Чтение онлайн

на главную

Жанры

Письма к Фелиции
Шрифт:

Опять в свое оправдание приходится ссылаться на перерыв, больше не на что, день опять уполз за полдень, причем далеко. Сейчас, перечитывая Ваше письмо, вдруг с изумлением понял, что совсем ничего не знаю о Вашей прежней жизни, мысленным взором успел только выхватить из зарослей плюща Ваше личико маленькой девочки, что задумчиво смотрит на раскинувшиеся окрест поля. И почти нет иного средства узнать больше, чем возможно узнать из написанного. Не верьте ничему другому! Вы сочтете меня несносным, вздумай я к Вам приехать. Помните, каким я был по дороге в гостиницу, – вот такой я и есть. Мой образ жизни, с помощью которого, впрочем, мне удалось вылечить желудок, показался бы Вам нелепым и невыносимым. Месяцами во время моих вечерних трапез отцу приходилось прятать лицо за газетой, прежде чем он сумел к ним привыкнуть. Да и одеваюсь я вот уже несколько лет кое-как. Один и тот же костюм верой и правдой служит мне на работе и на улице, дома за письменным столом и даже зимой и летом. От холодов я закалился едва ли не лучше деревянной чурки, но даже это, наверно, еще не повод, чтобы одеваться, как я, то есть,

например, расхаживать вплоть до ноября без плаща или пальто, являя в своем летнем костюмчике и летней же шляпе зрелище почти шутовское среди закутанных прохожих, принципиально не надевать жилетку (я изобретатель безжилеточной моды), не говоря уж о некоторых иных, опускаемых здесь, странных особенностях моего нижнего белья. Представляю, как бы Вы испугались, встреться Вам возле церкви, которую я так хорошо себе представляю в начале Вашей улицы, подобный чудак! Моему образу жизни есть несколько (помимо того, что я, с тех пор как его веду, стал несравненно здоровее, чем прежде) объяснений, но ни одно из них Вы не сочтете убедительным, особенно потому, что все, что в нем может быть здорового (а я, конечно же, еще и не курю, не пью ни алкоголя, ни кофе, ни чая, да и шоколад, – признаюсь, разоблачая задним числом свое малодушное умолчание, – в общем, тоже не ем), я с лихвой перекрываю нехваткой сна. Однако, дражайшая мадемуазель Фелиция, это не повод, чтобы окончательно махнуть на меня рукой, равно как и пытаться меня в этих вещах исправить, – лучше просто по-дружески меня терпеть, но на большом расстоянии. Ибо, видите ли, вчера вечером, придя домой с промозглого холода в обычном своем облачении и принявшись за свою, почти изо дня в день неизменную вечернюю трапезу, я слушал рассказы своего зятя и того, кому еще только предстоит таковым стать, а потом, покуда все прощались в прихожей, оставшись один в комнате (вечером я ем теперь между половиной десятого и десятью), вдруг испытал приступ столь острого влечения к Вам, что впору было уткнуться лицом в стол, лишь бы себя сдержать.

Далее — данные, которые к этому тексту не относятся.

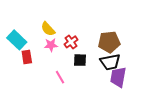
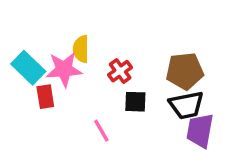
yellow semicircle: (48, 29) -> (81, 49), turned 42
pink star: (51, 45) -> (64, 69), moved, size x1.5

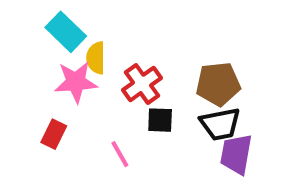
cyan rectangle: (28, 68) -> (66, 32), moved
red cross: (120, 71) -> (142, 84), size x1.4
red rectangle: (45, 97) -> (54, 134), moved, turned 35

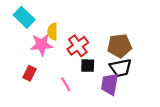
cyan rectangle: (66, 32) -> (24, 17), moved
purple trapezoid: (236, 154) -> (110, 84), moved

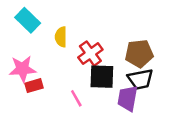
pink star: (42, 45) -> (23, 69), moved
black square: (88, 66) -> (102, 77), size x1.5
red rectangle: (30, 73) -> (34, 86), turned 48

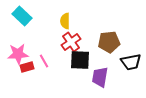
yellow semicircle: (61, 37) -> (65, 21), moved
black trapezoid: (140, 79) -> (131, 62), moved
pink line: (76, 98) -> (44, 61), moved

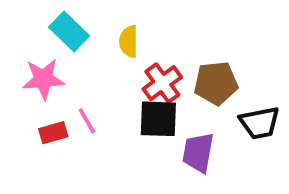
cyan rectangle: (22, 16) -> (69, 32), moved
red cross: (71, 42) -> (162, 83), moved
pink star: (18, 54) -> (43, 79), moved

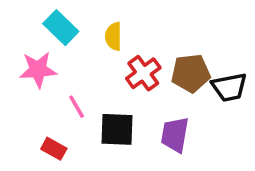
black square: (158, 119) -> (117, 129), moved
black trapezoid: (260, 123) -> (229, 87), moved
red rectangle: (53, 133) -> (54, 149), moved, turned 45

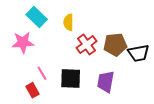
pink line: (77, 107) -> (42, 73), moved
red rectangle: (54, 149) -> (32, 90), turned 32

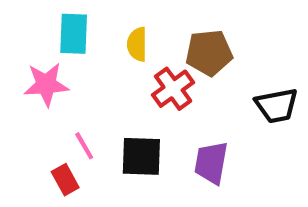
cyan rectangle: (37, 17) -> (74, 34), turned 48
brown pentagon: (115, 45) -> (209, 53), moved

Вы считаете меня куда моложе моих лет, и мне почти хочется скрыть свой возраст, ибо непомерно высокая эта цифра придает всему, чем я Вам докучаю, оттенок еще большей курьезности. А я, между тем, почти на год старше Макса, 3 июля мне исполняется 30 лет. Впрочем, выгляжу я почти юношей, и в зависимости от проницательности непосвященного наблюдателя, мне дают обычно от 18 до 25.

В том, что я вчера сказал о профессоре, на Ваш слух, возможно, могло прозвучать высокомерие, но нет, это всего лишь ревность, и ничего больше. И лишь сегодня, да и то про себя, я кое-что имею против него осознанно – это то, что он порекомендовал Вам Биндинга, которого я, правда, читал очень мало, но не встретил при этом ни единой строчки, которая не была бы насквозь фальшивой и напыщенной трескотней. И вот все это профессор насылает на Ваши сны и грезы! – А теперь, наспех, еще вот что: зачем Вы спрыгиваете на ходу с трамвая? Когда вздумаете прыгать в следующий раз, пусть всплывет перед Вами мое перепуганное лицо! А что окулист? А Ваши головные боли? Не стану читать Ваше следующее письмо, если в нем не будет ответов на эти вопросы.

Ваш Франц К.

8.11.1912

Дорогая мадемуазель Фелиция!

Ваше пред-предпоследнее письмо (а не Ваши «последние письма», как Вы изволите писать) сбило меня с толку, это правда, но я не думал, что дело обстоит настолько скверно, как это можно заключить из Вашего последнего письма. Неужто я и вправду настолько неуверен в себе? А самое затаенное мое нетерпение и неисцелимое недовольство собой неужто так и сквозят в каждой выведенной мною букве? И неужто, чтобы узнать, что я на самом деле думаю, мне сперва надо писать об этом в письмах? Худо же обстоят мои дела, а ведь именно в них я изо всех сил пытаюсь Вас втянуть!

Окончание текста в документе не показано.